Tournament Predictor (Modern CPUs)
Uses multiple predictors and a meta-predictor to choose between them:
Global predictor: uses global branch history
Local predictor: uses per-branch history
Meta-predictor: chooses which one was more accurate recently
Result: 95-99% accuracy on typical workloads
Branch Target Buffer (BTB)
Stores the target address of previously seen branches.
Without BTB:
Fetch branch instruction → decode → compute target → fetch target
2-3 cycle penalty even for correctly predicted taken branches
With BTB:
Hash PC → lookup BTB → if hit, fetch from stored target immediately
0-cycle penalty for correctly predicted taken branches!
BTB stores: {PC → predicted target}
On hit: start fetching from BTB entry's target
On miss or wrong: flush and refetch (misprediction penalty)

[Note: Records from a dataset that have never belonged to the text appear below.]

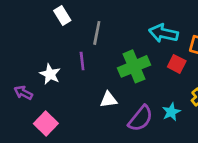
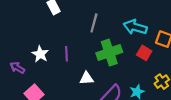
gray line: (97, 33) -> (94, 23), moved
purple line: (82, 61) -> (66, 54), moved

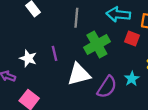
white triangle: (87, 78) -> (79, 74), size x1.6

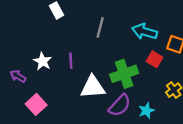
green cross: (97, 45) -> (124, 74), moved
cyan star: (132, 79) -> (146, 111), moved

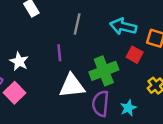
purple line: (71, 61) -> (59, 53), moved
pink square: (36, 104) -> (15, 93), moved
purple semicircle: (120, 105) -> (101, 104), turned 145

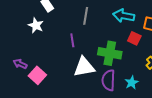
white star: (19, 61) -> (36, 25), moved
green cross: (104, 71) -> (110, 53), turned 35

Part 4 — Superscalar Execution
Execute multiple instructions simultaneously.
In-Order Superscalar
Fetch and decode multiple instructions per cycle, execute in order.
2-wide in-order pipeline:
Cycle 1: Fetch instr 1 and 2
Cycle 2: Decode instr 1 and 2
Fetch instr 3 and 4
Cycle 3: Execute instr 1 and 2 (if no dependency)
Decode instr 3 and 4
...
If instr 2 depends on instr 1: must stall instr 2
Throughput: up to 2 instructions per cycle (IPC ≤ 2)

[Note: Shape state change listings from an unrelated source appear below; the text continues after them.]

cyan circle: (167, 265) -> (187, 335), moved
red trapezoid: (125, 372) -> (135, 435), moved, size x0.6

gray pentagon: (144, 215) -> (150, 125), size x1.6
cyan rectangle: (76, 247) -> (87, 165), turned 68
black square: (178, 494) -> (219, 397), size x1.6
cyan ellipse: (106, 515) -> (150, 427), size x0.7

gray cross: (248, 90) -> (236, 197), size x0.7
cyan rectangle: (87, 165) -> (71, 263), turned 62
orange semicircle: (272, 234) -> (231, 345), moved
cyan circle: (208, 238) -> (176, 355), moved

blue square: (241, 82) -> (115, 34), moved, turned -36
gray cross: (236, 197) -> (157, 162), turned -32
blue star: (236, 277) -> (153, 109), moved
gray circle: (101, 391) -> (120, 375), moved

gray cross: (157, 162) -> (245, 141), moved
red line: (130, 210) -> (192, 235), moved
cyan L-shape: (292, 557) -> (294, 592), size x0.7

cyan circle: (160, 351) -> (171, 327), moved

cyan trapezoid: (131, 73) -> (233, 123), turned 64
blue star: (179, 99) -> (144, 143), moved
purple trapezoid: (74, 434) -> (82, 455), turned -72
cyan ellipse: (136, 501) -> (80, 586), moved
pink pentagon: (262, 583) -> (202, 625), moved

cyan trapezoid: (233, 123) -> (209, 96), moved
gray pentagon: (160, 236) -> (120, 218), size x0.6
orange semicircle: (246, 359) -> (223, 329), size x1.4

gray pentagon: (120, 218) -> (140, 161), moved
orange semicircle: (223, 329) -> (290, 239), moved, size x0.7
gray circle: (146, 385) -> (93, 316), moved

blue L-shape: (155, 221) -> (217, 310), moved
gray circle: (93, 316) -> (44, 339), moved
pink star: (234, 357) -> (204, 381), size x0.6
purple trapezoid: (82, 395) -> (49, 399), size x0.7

Out-of-Order (OOO) Execution
Execute instructions in any order, as long as data dependencies allow.
Real-world analogy: A restaurant kitchen. Orders (instructions) come in sequence, but the chef doesn’t wait for the slow pizza to finish before starting the fast salad. Different dishes (instructions) are prepared in parallel based on ingredient availability (data availability), not order received.
C code:
a = b + c; // ADD — depends on b,c
d = e - f; // SUB — INDEPENDENT of ADD!
g = a * d; // MUL — depends on both ADD and SUB
In-order execution:
Cycle 1: ADD (b+c)
Cycle 2: SUB (e-f) — waits for ADD even though independent
Cycle 3: MUL (a*d)
Out-of-order execution:
Cycle 1: ADD, SUB (parallel! they're independent)
Cycle 2: MUL (waits for both results)
OOO pipeline stages:
Fetch → Decode → Rename → Issue Queue → Execute → Commit
Rename (Register Renaming):
Eliminates false dependencies (WAR, WAW hazards)

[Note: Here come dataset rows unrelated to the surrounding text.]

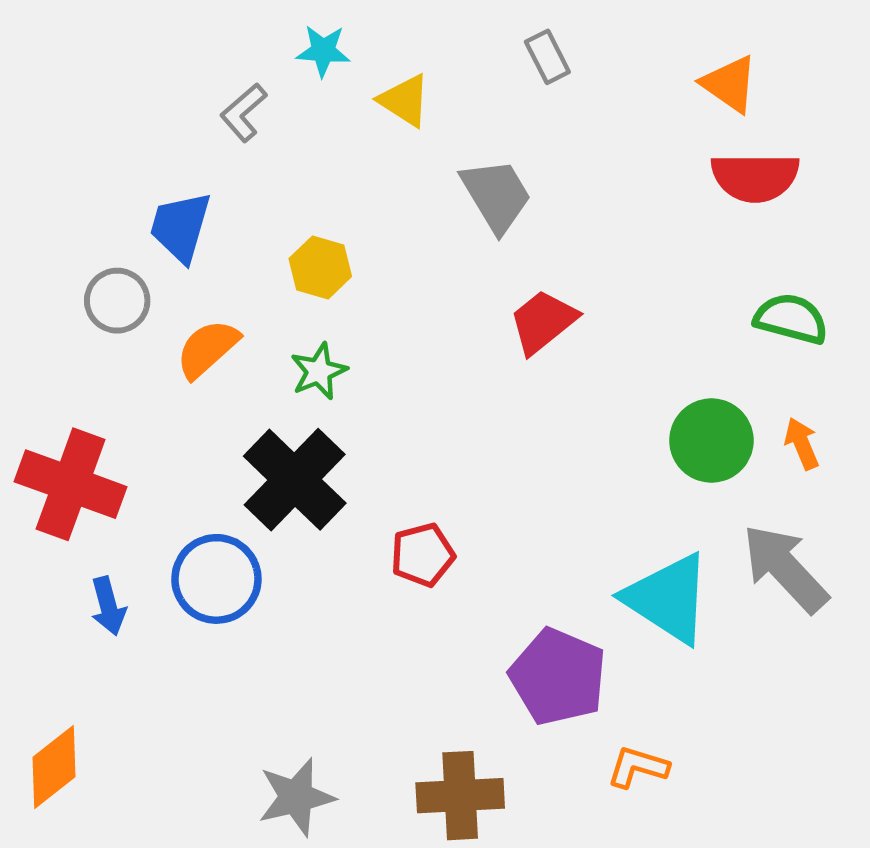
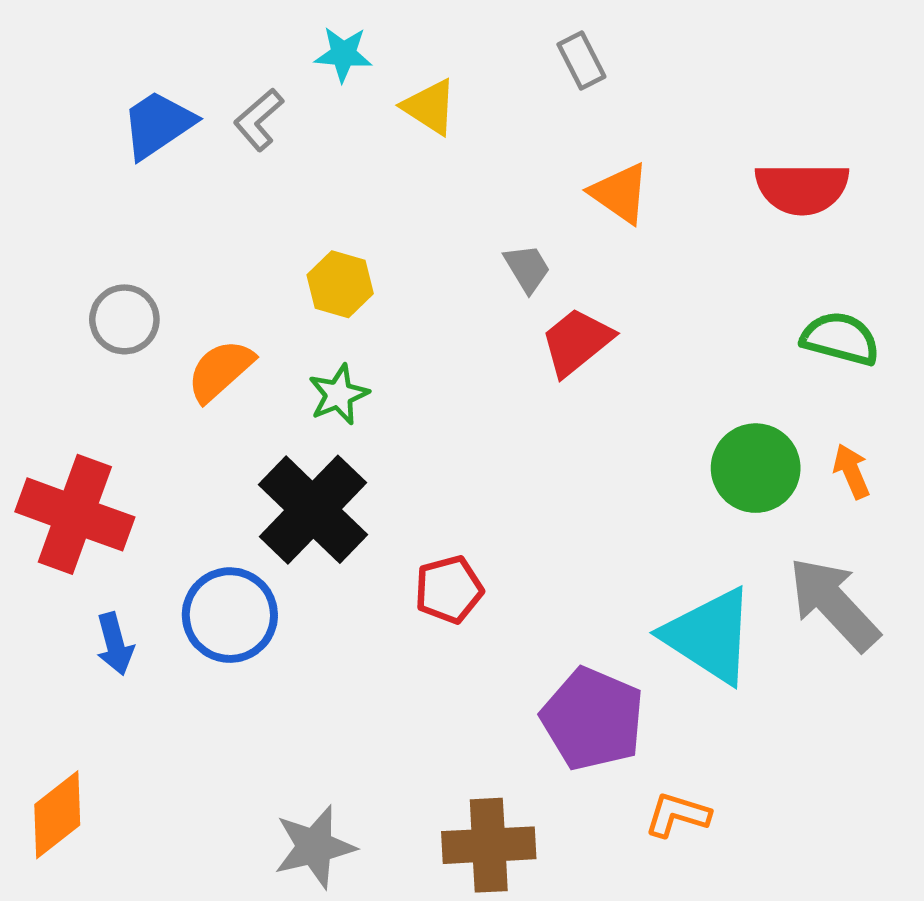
orange triangle: (730, 84) -> (620, 193), moved
gray trapezoid: (496, 195) -> (527, 268), moved, size x0.6
blue trapezoid: (180, 227) -> (158, 124), moved, turned 40

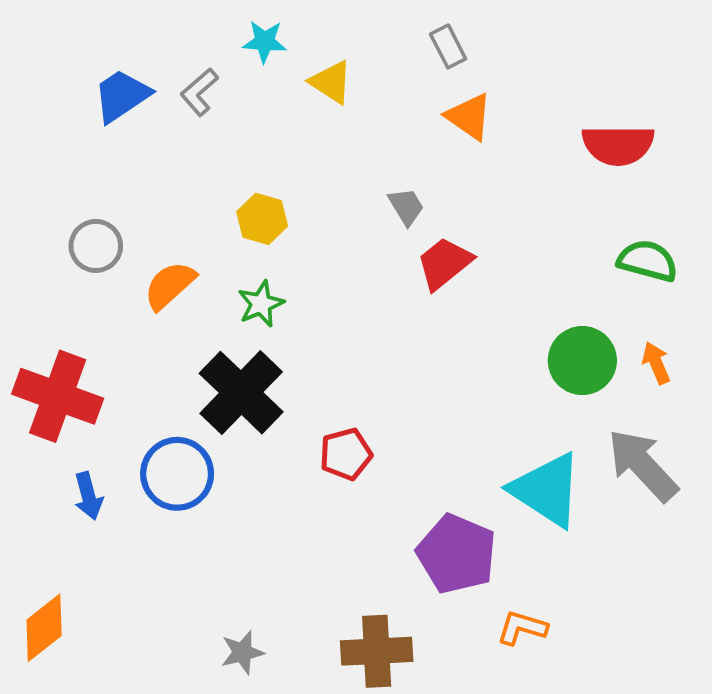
orange triangle: (620, 193) -> (469, 117), moved
gray star: (315, 847) -> (242, 652), size x0.7

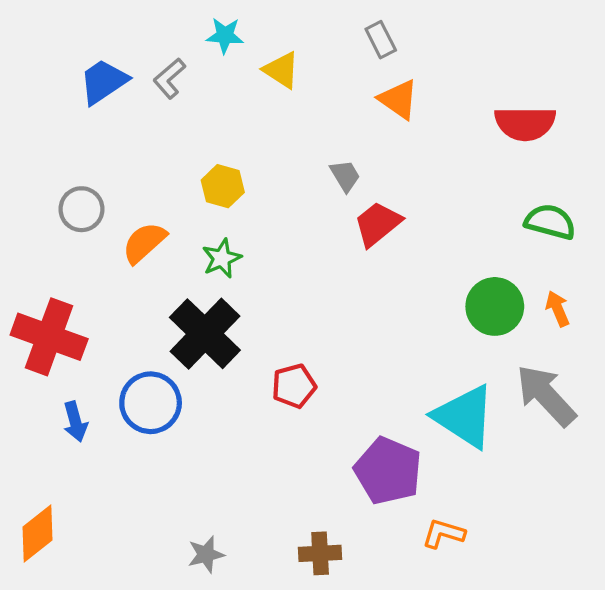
brown cross: (377, 651) -> (320, 553), size x0.7

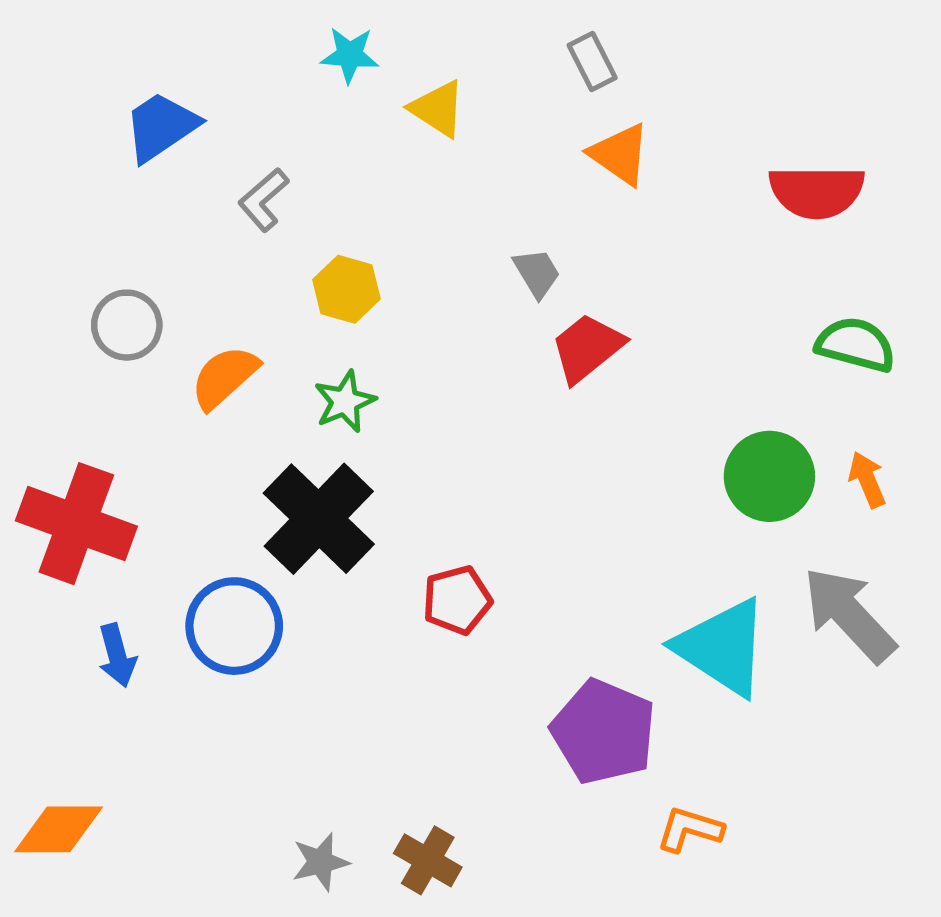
gray L-shape: (169, 78) -> (263, 200), moved
orange diamond: (38, 534) -> (58, 829), turned 38
brown cross: (320, 553) -> (428, 860), moved, turned 33

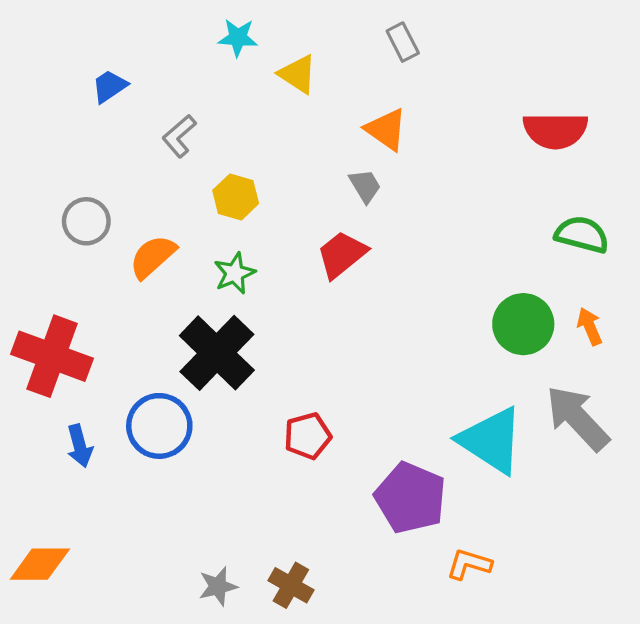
blue trapezoid: (161, 127) -> (110, 86), size x0.7
orange triangle: (620, 154) -> (386, 129), moved
red trapezoid: (587, 348) -> (342, 254), moved
red pentagon: (457, 600) -> (308, 436), moved

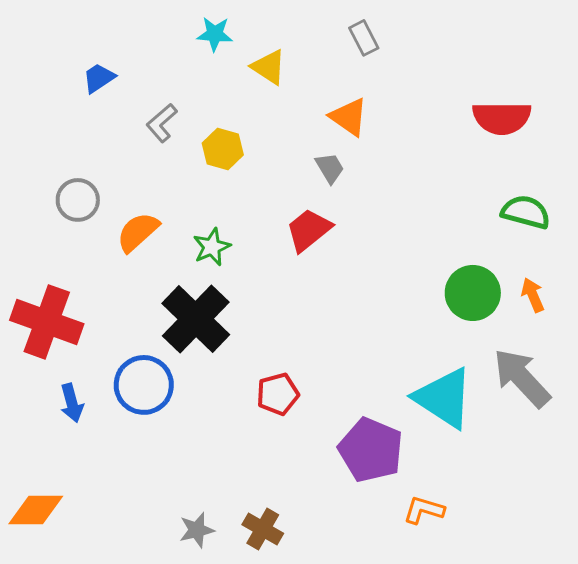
yellow hexagon: (236, 197) -> (223, 149), moved

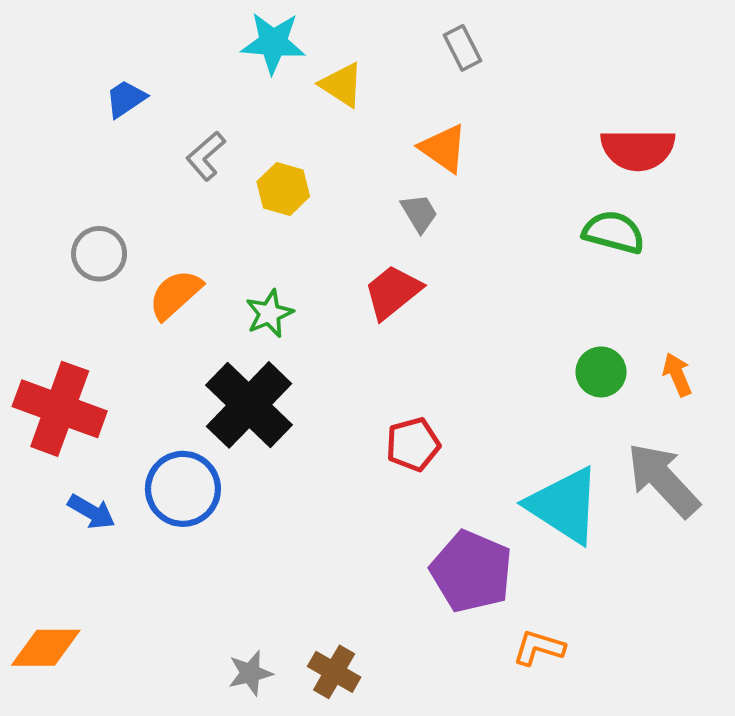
cyan star: (215, 34) -> (273, 43), size x1.4
green semicircle: (526, 212) -> (614, 232), moved
green circle: (473, 293) -> (601, 372), size x0.7
red pentagon: (278, 394) -> (413, 444), moved
blue arrow: (72, 403) -> (91, 512), turned -45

Maps architectural registers (x1-x31) to physical registers (100+)
Issue Queue (Reservation Stations):
Instructions wait here until operands ready
When all operands available: issue to execution units
Execute:
Multiple execution units: ALU, Load/Store, FPU, etc.
Instructions execute as soon as operands ready
Reorder Buffer (ROB):
Tracks in-flight instructions in program order
Ensures correct state after exceptions/branch mispredictions
Commits instructions in order (even if executed out of order)
Part 5 — Modern CPU Microarchitecture
Intel Core / AMD Zen pipeline (simplified):
Frontend
┌───────────────────────────────────────────────┐
│ Branch Predictor │
│ ┌─────────┐ ┌─────────┐ ┌──────────────┐ │
│ │ Fetch │→ │ Decode │→ │ Rename/ │ │
│ │ (16-32B │ │(complex │ │ Allocate │ │
│ │ /cycle) │ │ x86 → │ │ (map regs) │ │
│ └─────────┘ │ µops) │ └──────────────┘ │
│ └─────────┘ │
└──────────────────────────────────────────────┘
Backend
┌───────────────────────────────────────────────┐
│ ┌──────────────────────────────────────────┐ │
│ │ Reservation Stations / Scheduler │ │
│ └────┬──────┬──────┬──────┬──────┬────────┘ │
│ │ │ │ │ │ │
│ ┌──┴─┐ ┌──┴─┐ ┌──┴─┐ ┌──┴─┐ ┌──┴─┐ │
│ │ALU0│ │ALU1│ │AGU │ │Load│ │ FP │ │
│ └────┘ └────┘ └────┘ └────┘ └────┘ │
│ │
│ ┌──────────────────────────────────────┐ │
│ │ Reorder Buffer (ROB ~256 entries)│ │
│ │ Commit in order │ │
│ └──────────────────────────────────────┘ │
└────────────────────────────────────────────-┘
Key metrics:
Width: 4-6 µops decoded per cycle
ROB size: 256-512 entries
Issue ports: 6-10 execution ports
Branch misprediction penalty: 15-20 cycles
Peak IPC: 4-8 instructions per cycle
Part 6 — Performance Analysis
Amdahl’s Law
If fraction f of a program can be sped up by factor S:
Speedup = 1 / ((1-f) + f/S)
Example: 80% of code sped up 10×:
Speedup = 1 / (0.2 + 0.8/10) = 1 / (0.2 + 0.08) = 1/0.28 ≈ 3.57×
Not 10× because the remaining 20% still takes the same time.
Implication: even infinite speedup of 80% gives max 5× speedup
Speedup(∞) = 1/(1-0.8) = 1/0.2 = 5×
CPU Performance Equation
CPU Time = Instructions × CPI × Clock Period
= Instructions × CPI / Clock Frequency
Where:
Instructions = instruction count (depends on ISA and compiler)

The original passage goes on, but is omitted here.